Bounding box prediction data
┌──

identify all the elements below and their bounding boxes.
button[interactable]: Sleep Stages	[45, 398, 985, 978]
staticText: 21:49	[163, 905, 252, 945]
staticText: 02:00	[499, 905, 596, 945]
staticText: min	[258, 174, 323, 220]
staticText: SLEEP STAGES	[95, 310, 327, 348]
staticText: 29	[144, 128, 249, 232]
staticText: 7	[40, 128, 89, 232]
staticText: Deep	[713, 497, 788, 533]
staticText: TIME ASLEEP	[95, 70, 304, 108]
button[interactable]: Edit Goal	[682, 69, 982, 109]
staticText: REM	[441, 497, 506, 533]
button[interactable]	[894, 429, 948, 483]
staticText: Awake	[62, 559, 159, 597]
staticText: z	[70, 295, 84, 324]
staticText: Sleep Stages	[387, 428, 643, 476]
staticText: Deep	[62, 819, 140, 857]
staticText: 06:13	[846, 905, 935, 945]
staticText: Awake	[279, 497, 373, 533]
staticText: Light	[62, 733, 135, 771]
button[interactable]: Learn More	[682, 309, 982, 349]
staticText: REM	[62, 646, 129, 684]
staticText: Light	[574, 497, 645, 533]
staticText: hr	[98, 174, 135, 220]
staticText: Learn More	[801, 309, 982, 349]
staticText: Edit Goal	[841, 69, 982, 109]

└──

**To do:** The response should be every record above restated exactly.

**Response to this task:**
identify all the elements below and their bounding boxes.
button[interactable]: Sleep Stages	[45, 398, 985, 978]
staticText: 21:49	[163, 905, 252, 945]
staticText: 02:00	[499, 905, 596, 945]
staticText: min	[258, 174, 323, 220]
staticText: SLEEP STAGES	[95, 310, 327, 348]
staticText: 29	[144, 128, 249, 232]
staticText: 7	[40, 128, 89, 232]
staticText: Deep	[713, 497, 788, 533]
staticText: TIME ASLEEP	[95, 70, 304, 108]
button[interactable]: Edit Goal	[682, 69, 982, 109]
staticText: REM	[441, 497, 506, 533]
button[interactable]	[894, 429, 948, 483]
staticText: Awake	[62, 559, 159, 597]
staticText: z	[70, 295, 84, 324]
staticText: Sleep Stages	[387, 428, 643, 476]
staticText: Deep	[62, 819, 140, 857]
staticText: 06:13	[846, 905, 935, 945]
staticText: Awake	[279, 497, 373, 533]
staticText: Light	[62, 733, 135, 771]
button[interactable]: Learn More	[682, 309, 982, 349]
staticText: REM	[62, 646, 129, 684]
staticText: Light	[574, 497, 645, 533]
staticText: hr	[98, 174, 135, 220]
staticText: Learn More	[801, 309, 982, 349]
staticText: Edit Goal	[841, 69, 982, 109]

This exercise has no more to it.